IBM has recently released Watson Studio and Watson Machine Learning 2.0. This release brings together the code base for Watson Studio Cloud and Watson Studio Local (formerly Data Science Experience – DSX).
IBM Watson Studio is the data science and machine learning platform that helps companies build, train and deploy AI models. With the ability to tap into on-premise data repositories and deploy models to local data centers or in the cloud, the continued investments in Watson Studio are part of IBM’s effort to cater to the enterprise’s hybrid and multi-cloud needs.
In Watson Studio 2.0, IBM has added 43 data connectors such as Dropbox, Salesforce, Tableau and Looker for data exploration. An Asset Browser experience to navigate through Schemas, Tables and Objects has also been added. New tools for previewing and visualizing data have been added for refining data as well.
IBM has enhanced Watson Studio’s integrations with Hadoop Distributions (CDH and HDP) to be able to run analytics where your data lives and to leverage existing compute.
Watson Studio 2.0 also now includes built-in batch and evaluation job management for Python/R scripts, SPSS streams and Data Refinery Flows. A new collaborative interface, similar to Slack, has been added to the Jupyter Notebook integration. Version 2.0 also lets scientists import open source packages or libraries.

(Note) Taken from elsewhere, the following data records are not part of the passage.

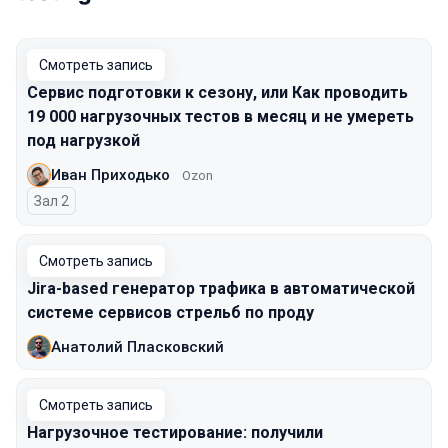
Смотреть запись
Сервис подготовки к сезону, или Как проводить
19 000 нагрузочных тестов в месяц и не умереть
под нагрузкой
Иван Приходько
Ozon
Зал 2
Смотреть запись
Jira-based генератор трафика в автоматической
системе сервисов стрельб по проду
Анатолий Пласковский
Смотреть запись
Нагрузочное тестирование: получили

For accessing and editing different versions of assets, IBM has added support for major GIT frameworks including Github, Github enterprise, BitBucket and BitBucket server.
The rollout of Watson Studio 2.0 follows IBM’s announcement made in February this year revealing their plans to make all its Watson cognitive and AI technology portable to multiple clouds. Watson Studio, along with the rest of Watson’s applications, developer tools and models, are now a part of IBM Cloud Private (ICP) for Data.